• Activity
Without the pictures, output the records below exactly as they are.

• Records for this task
_ _ _ _
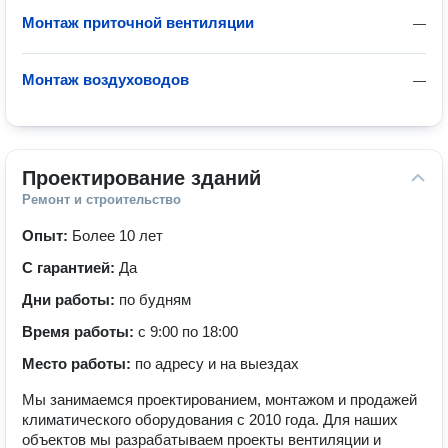
Монтаж приточной вентиляции
—
Монтаж воздуховодов
—
Проектирование зданий
Ремонт и строительство
Опыт:
Более 10 лет
С гарантией:
Да
Дни работы:
по будням
Время работы:
с 9:00 по 18:00
Место работы:
по адресу и на выездах
Мы занимаемся проектированием, монтажом и продажей
климатического оборудования с 2010 года. Для наших
объектов мы разрабатываем проекты вентиляции и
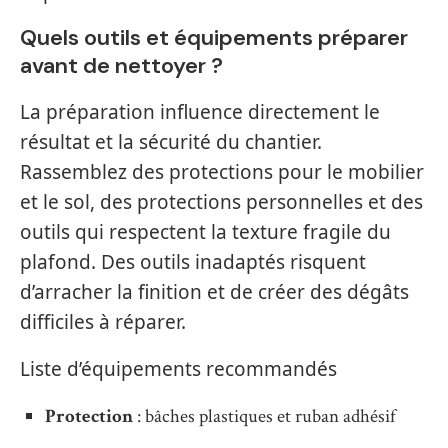
Quels outils et équipements préparer
avant de nettoyer ?
La préparation influence directement le
résultat et la sécurité du chantier.
Rassemblez des protections pour le mobilier
et le sol, des protections personnelles et des
outils qui respectent la texture fragile du
plafond. Des outils inadaptés risquent
d’arracher la finition et de créer des dégâts
difficiles à réparer.
Liste d’équipements recommandés
Protection
: bâches plastiques et ruban adhésif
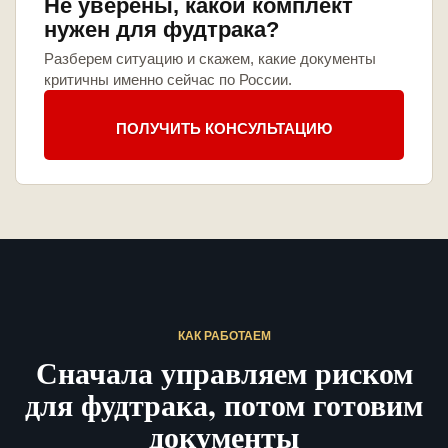
Не уверены, какой комплект
нужен для фудтрака?
Разберем ситуацию и скажем, какие документы
критичны именно сейчас по России.
ПОЛУЧИТЬ КОНСУЛЬТАЦИЮ
КАК РАБОТАЕМ
Сначала управляем риском
для фудтрака, потом готовим
документы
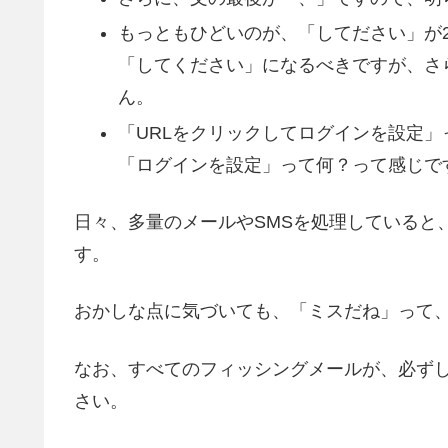
もっともひどいのが、「してださい」が
「してください」になるべきですが、さ
ん。
「URLをクリックしてログインを設定
「ログインを設定」って何？って感じで
日々、多量のメールやSMSを処理していると
す。
おかしな点に気づいても、「ミスだね」って
なお、すべてのフィッシングメールが、必ず
さい。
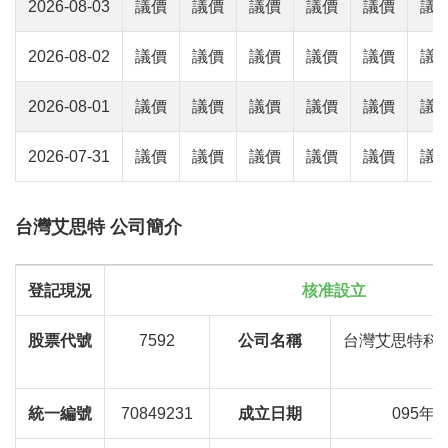
2026-08-03
議價
議價
議價
議價
議價
議
2026-08-02
議價
議價
議價
議價
議價
議
2026-08-01
議價
議價
議價
議價
議價
議
2026-07-31
議價
議價
議價
議價
議價
議
台灣艾思特 公司簡介
登記現況
核准設立
股票代號
7592
公司名稱
台灣艾思特科
A
統一編號
70849231
成立日期
095年0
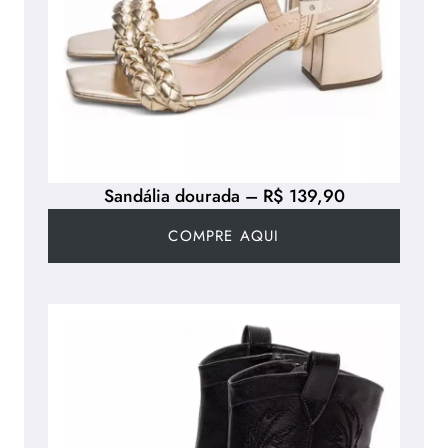
Sandália dourada – R$ 139,90
COMPRE AQUI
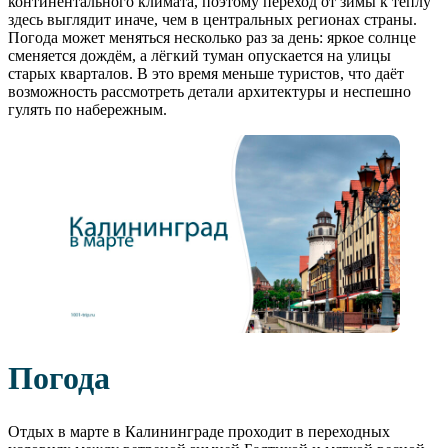
континентального климата, поэтому переход от зимы к теплу
здесь выглядит иначе, чем в центральных регионах страны.
Погода может меняться несколько раз за день: яркое солнце
сменяется дождём, а лёгкий туман опускается на улицы
старых кварталов. В это время меньше туристов, что даёт
возможность рассмотреть детали архитектуры и неспешно
гулять по набережным.
Погода
Отдых в марте в Калининграде проходит в переходных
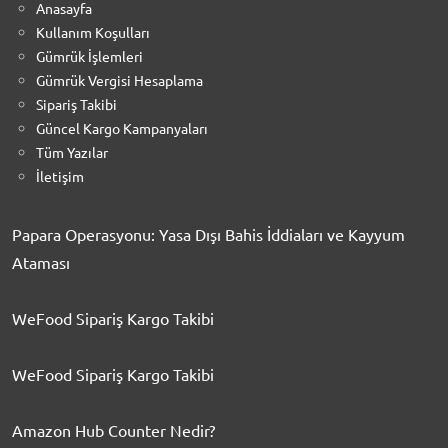
Anasayfa
Kullanım Koşulları
Gümrük İşlemleri
Gümrük Vergisi Hesaplama
Sipariş Takibi
Güncel Kargo Kampanyaları
Tüm Yazılar
İletişim
Papara Operasyonu: Yasa Dışı Bahis İddiaları ve Kayyum
Ataması
WeFood Sipariş Kargo Takibi
WeFood Sipariş Kargo Takibi
Amazon Hub Counter Nedir?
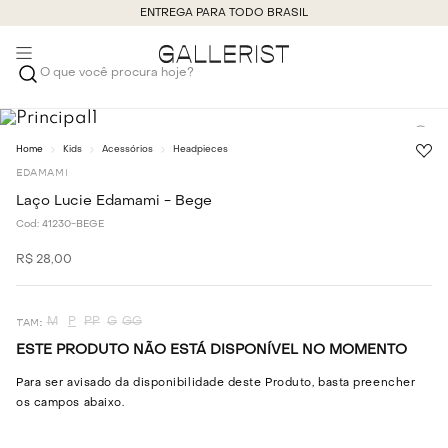
ENTREGA PARA TODO BRASIL
O que você procura hoje?
Kids
Acessórios
Headpieces
EDAMAMI
Laço Lucie Edamami - Bege
Cod:
41230-BEGE
R$
28
,
00
M
P
PP
G
GG
ESTE PRODUTO NÃO ESTÁ DISPONÍVEL NO MOMENTO
Para ser avisado da disponibilidade deste Produto, basta preencher
os campos abaixo.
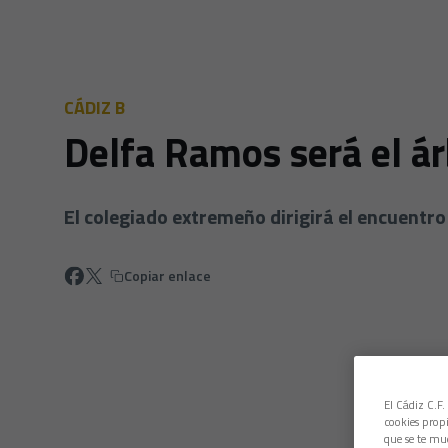
CÁDIZ B
Delfa Ramos será el ár
El colegiado extremeño dirigirá el encuentro
Copiar enlace
El Cádiz C.F.
cookies propi
que se te mu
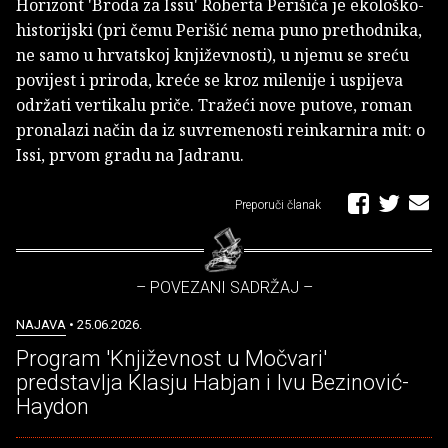
Horizont 'Broda za Issu' Roberta Perišića je ekološko-
historijski (pri čemu Perišić nema puno prethodnika,
ne samo u hrvatskoj književnosti), u njemu se sreću
povijest i priroda, kreće se kroz milenije i uspijeva
održati vertikalu priče. Tražeći nove putove, roman
pronalazi način da iz suvremenosti reinkarnira mit: o
Issi, prvom gradu na Jadranu.
Preporuči članak
– POVEZANI SADRŽAJ –
NAJAVA
• 25.06.2026.
Program 'Književnost u Močvari'
predstavlja Klasju Habjan i Ivu Bezinović-
Haydon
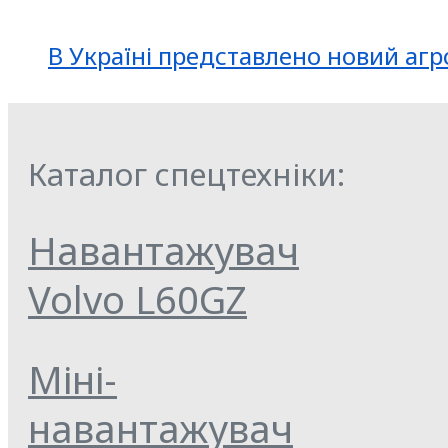
В Україні представлено новий агр
Каталог спецтехніки:
Навантажувач
Volvo L60GZ
Міні-
навантажувач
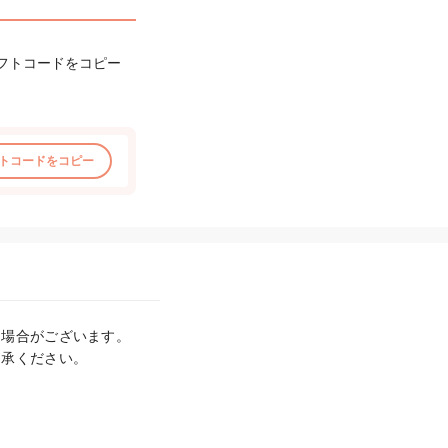
フトコードをコピー
トコードをコピー
場合がございます。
_ _ _ _
• Solution to this problem
Монтаж приточной вентиляции
—
Монтаж воздуховодов
—
Проектирование зданий
Ремонт и строительство
Опыт:
Более 10 лет
С гарантией:
Да
Дни работы:
по будням
Время работы:
с 9:00 по 18:00
Место работы:
по адресу и на выездах
Мы занимаемся проектированием, монтажом и продажей
климатического оборудования с 2010 года. Для наших
объектов мы разрабатываем проекты вентиляции и
Quels outils et équipements préparer
avant de nettoyer ?
La préparation influence directement le
résultat et la sécurité du chantier.
Rassemblez des protections pour le mobilier
et le sol, des protections personnelles et des
outils qui respectent la texture fragile du
plafond. Des outils inadaptés risquent
d’arracher la finition et de créer des dégâts
difficiles à réparer.
Liste d’équipements recommandés
Protection
: bâches plastiques et ruban adhésif
Не уверены, какой комплект
нужен для фудтрака?
Разберем ситуацию и скажем, какие документы
критичны именно сейчас по России.
ПОЛУЧИТЬ КОНСУЛЬТАЦИЮ
КАК РАБОТАЕМ
Сначала управляем риском
для фудтрака, потом готовим
документы
もっともひどいのが、「してださい」が
「してください」になるべきですが、さ
ん。
「URLをクリックしてログインを設定
「ログインを設定」って何？って感じで
日々、多量のメールやSMSを処理していると
す。
おかしな点に気づいても、「ミスだね」って
なお、すべてのフィッシングメールが、必ず
さい。
2026-08-03
議價
議價
議價
議價
議價
議
2026-08-02
議價
議價
議價
議價
議價
議
2026-08-01
議價
議價
議價
議價
議價
議
2026-07-31
議價
議價
議價
議價
議價
議
台灣艾思特 公司簡介
登記現況
核准設立
股票代號
7592
公司名稱
台灣艾思特科
A
統一編號
70849231
成立日期
095年0
Sandália dourada – R$ 139,90
COMPRE AQUI
континентального климата, поэтому переход от зимы к теплу
здесь выглядит иначе, чем в центральных регионах страны.
Погода может меняться несколько раз за день: яркое солнце
сменяется дождём, а лёгкий туман опускается на улицы
старых кварталов. В это время меньше туристов, что даёт
возможность рассмотреть детали архитектуры и неспешно
гулять по набережным.
Погода
Отдых в марте в Калининграде проходит в переходных
Anasayfa
Kullanım Koşulları
Gümrük İşlemleri
Gümrük Vergisi Hesaplama
Sipariş Takibi
Güncel Kargo Kampanyaları
Tüm Yazılar
İletişim
Papara Operasyonu: Yasa Dışı Bahis İddiaları ve Kayyum
Ataması
WeFood Sipariş Kargo Takibi
WeFood Sipariş Kargo Takibi
Amazon Hub Counter Nedir?
ENTREGA PARA TODO BRASIL
O que você procura hoje?
Kids
Acessórios
Headpieces
EDAMAMI
Laço Lucie Edamami - Bege
Cod:
41230-BEGE
R$
28
,
00
M
P
PP
G
GG
ESTE PRODUTO NÃO ESTÁ DISPONÍVEL NO MOMENTO
Para ser avisado da disponibilidade deste Produto, basta preencher
os campos abaixo.
CÁDIZ B
Delfa Ramos será el ár
El colegiado extremeño dirigirá el encuentro
Copiar enlace
El Cádiz C.F.
cookies propi
que se te mu
Horizont 'Broda za Issu' Roberta Perišića je ekološko-
historijski (pri čemu Perišić nema puno prethodnika,
ne samo u hrvatskoj književnosti), u njemu se sreću
povijest i priroda, kreće se kroz milenije i uspijeva
održati vertikalu priče. Tražeći nove putove, roman
pronalazi način da iz suvremenosti reinkarnira mit: o
Issi, prvom gradu na Jadranu.
Preporuči članak
– POVEZANI SADRŽAJ –
NAJAVA
• 25.06.2026.
Program 'Književnost u Močvari'
predstavlja Klasju Habjan i Ivu Bezinović-
Haydon
В Україні представлено новий агр
Каталог спецтехніки:
Навантажувач
Volvo L60GZ
Міні-
навантажувач
フトコードをコピー
トコードをコピー
場合がございます。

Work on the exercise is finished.